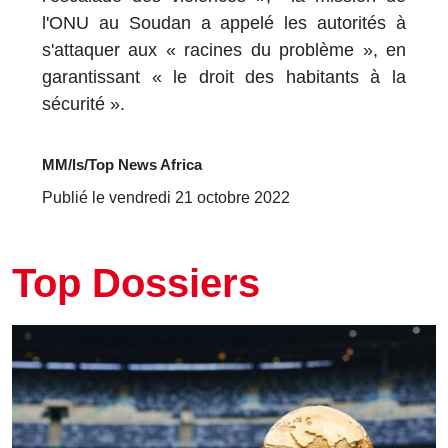
l'ONU au Soudan a appelé les autorités à
s'attaquer aux « racines du problème », en
garantissant « le droit des habitants à la
sécurité ».
MM/ls/Top News Africa
Publié le vendredi 21 octobre 2022
Top Dossiers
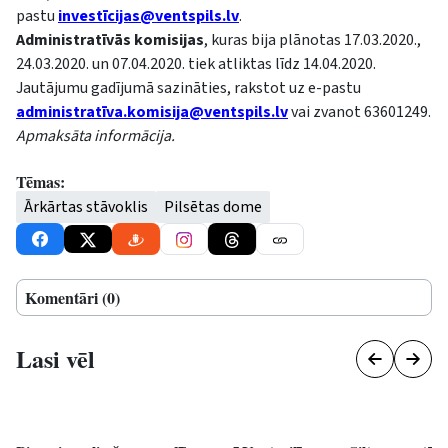
pastu
investī
cijas@ventspils.lv
.
Administratīvās komisijas
, kuras bija plānotas 17.03.2020.,
24.03.2020. un 07.04.2020. tiek atliktas līdz 14.04.2020.
Jautājumu gadījumā sazināties, rakstot uz e-pastu
administratī
va.komisija@ventspils.lv
vai zvanot 63601249.
Apmaksāta informācija.
Tēmas:
Ārkārtas stāvoklis
Pilsētas dome
Komentāri (0)
Lasi vēl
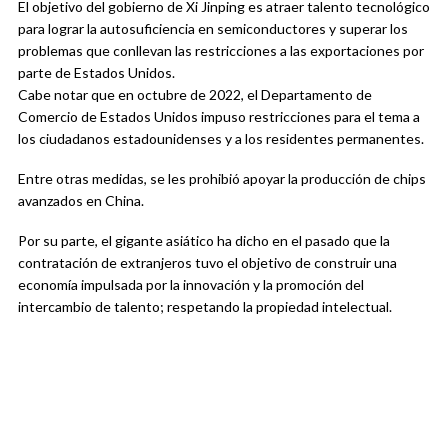
El objetivo del gobierno de Xi Jinping es atraer talento tecnológico
para lograr la autosuficiencia en semiconductores y superar los
problemas que conllevan las restricciones a las exportaciones por
parte de Estados Unidos.
Cabe notar que en octubre de 2022, el Departamento de
Comercio de Estados Unidos impuso restricciones para el tema a
los ciudadanos estadounidenses y a los residentes permanentes.
Entre otras medidas, se les prohibió apoyar la producción de chips
avanzados en China.
Por su parte, el gigante asiático ha dicho en el pasado que la
contratación de extranjeros tuvo el objetivo de construir una
economía impulsada por la innovación y la promoción del
intercambio de talento; respetando la propiedad intelectual.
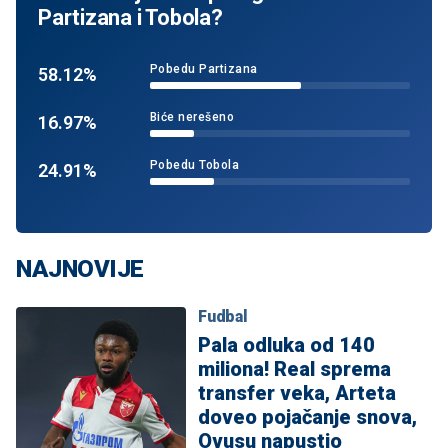
Partizana i Tobola?
Pobedu Partizana
58.12%
Biće nerešeno
16.97%
Pobedu Tobola
24.91%
NAJNOVIJE
Fudbal
Pala odluka od 140
miliona! Real sprema
transfer veka, Arteta
doveo pojačanje snova,
Ovusu napustio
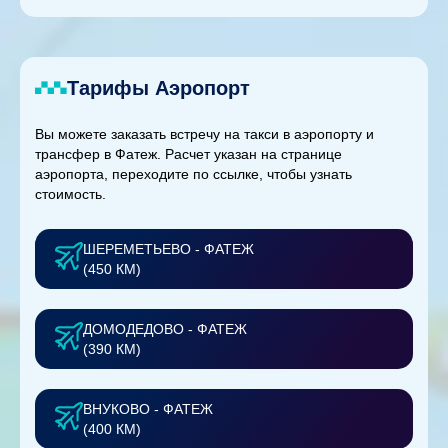
Тарифы Аэропорт
Вы можете заказать встречу на такси в аэропорту и
трансфер в Фатеж. Расчет указан на странице
аэропорта, переходите по ссылке, чтобы узнать
стоимость.
ШЕРЕМЕТЬЕВО - ФАТЕЖ
(450 КМ)
ДОМОДЕДОВО - ФАТЕЖ
(390 КМ)
ВНУКОВО - ФАТЕЖ
(400 КМ)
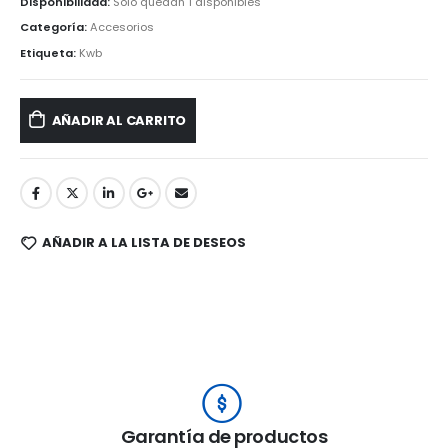
Disponibilidad:
Solo quedan 1 disponibles
Categoría:
Accesorios
Etiqueta:
Kwb
AÑADIR AL CARRITO
AÑADIR A LA LISTA DE DESEOS
Garantía de productos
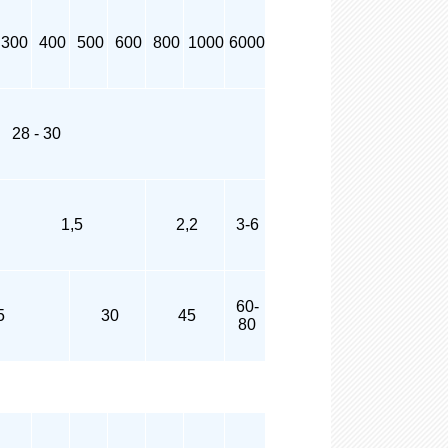
300
400
500
600
800
1000
6000
28 - 30
1,5
2,2
3-6
60-
5
30
45
80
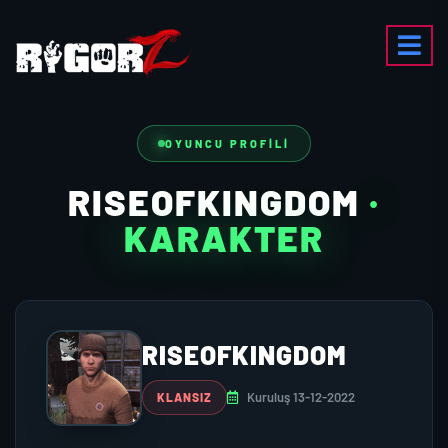
OYUNCU PROFILI
RISEOFKINGDOM
·
KARAKTER
RISEOFKINGDOM
Kuruluş 13-12-2022
KLANSIZ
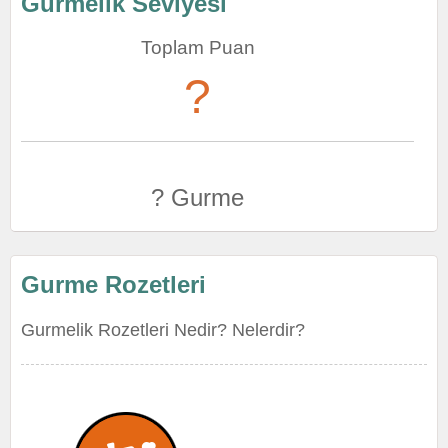
Gurmelik Seviyesi
Toplam Puan
?
? Gurme
Gurme Rozetleri
Gurmelik Rozetleri Nedir? Nelerdir?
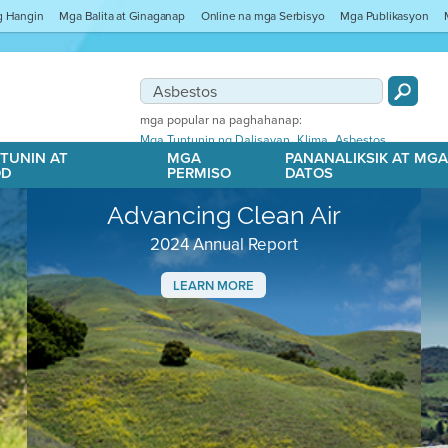
ng Hangin
Mga Balita at Ginaganap
Online na mga Serbisyo
Mga Publikasyon
mga popular na paghahanap:
,
,
Mga Tuntunin ng Dalisayan
Klima
Asbestos
TUNIN AT
MGA
PANANALIKSIK AT MG
OD
PERMISO
DATOS
Advancing Clean Air
2024 Annual Report
LEARN MORE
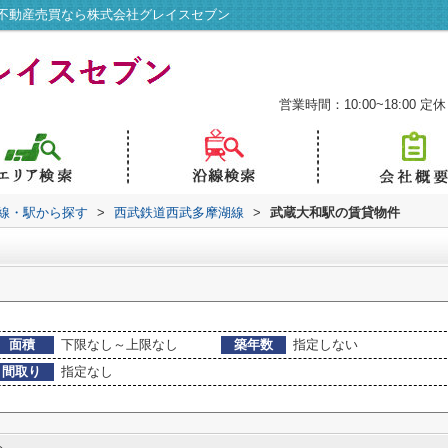
不動産売買なら株式会社グレイスセブン
営業時間：10:00~18:00
定休
路線・駅から探す
>
西武鉄道西武多摩湖線
>
武蔵大和駅の賃貸物件
面積
下限なし～上限なし
築年数
指定しない
間取り
指定なし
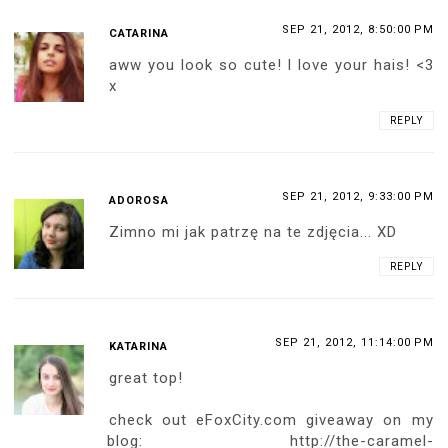
SEP 21, 2012, 8:50:00 PM
CATARINA
aww you look so cute! I love your hais! <3
x
REPLY
SEP 21, 2012, 9:33:00 PM
ADOROSA
Zimno mi jak patrzę na te zdjęcia... XD
REPLY
SEP 21, 2012, 11:14:00 PM
KATARINA
great top!
check out eFoxCity.com giveaway on my
blog: http://the-caramel-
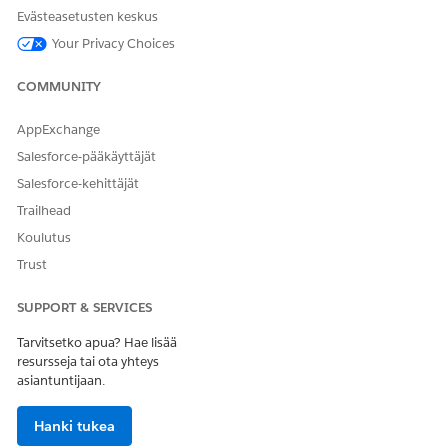
Liitä toimintasuunnitelma vierailutietueeseen.
Evästeasetusten keskus
Etsi ja avaa sovelluskäynnistimestä
toimintasuunnitelmat
.
Your Privacy Choices
Napsauta päivitettävän toimintasuunnitelmatietueen
vierestä
ja napsauta sitten
Muokkaa
.
COMMUNITY
Valitse tavoitteen viitetietueeksi vierailutietue, johon
suunnitelma liittyy.
AppExchange
Tallenna muutokset.
Salesforce-pääkäyttäjät
Toimintasuunnitelmat ja arviointitehtävät näytetään
Salesforce-kehittäjät
vierailutietueen viiteluettelossa.
Trailhead
Koulutus
Trust
RATKAISIKO TÄMÄ ARTIKKELI ONGELMASI?
Anna palautetta, jotta voimme kehittyä!
SUPPORT & SERVICES
Tarvitsetko apua? Hae lisää
Kyllä
Ei
resursseja tai ota yhteys
asiantuntijaan.
Hanki tukea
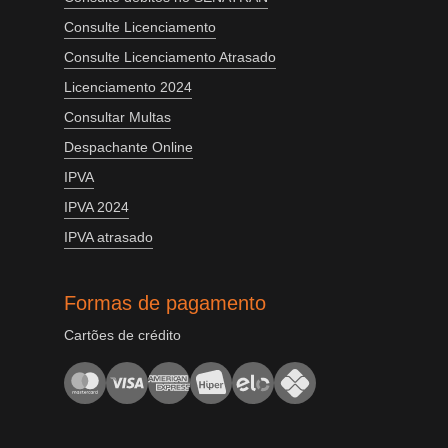
Consulte Licenciamento
Consulte Licenciamento Atrasado
Licenciamento 2024
Consultar Multas
Despachante Online
IPVA
IPVA 2024
IPVA atrasado
Formas de pagamento
Cartões de crédito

========================================

▶ _Instructions for the task_
Tally the lines in the data that contain the string "Salesforce". Report only the total.

▶ _Result of the exercise_
2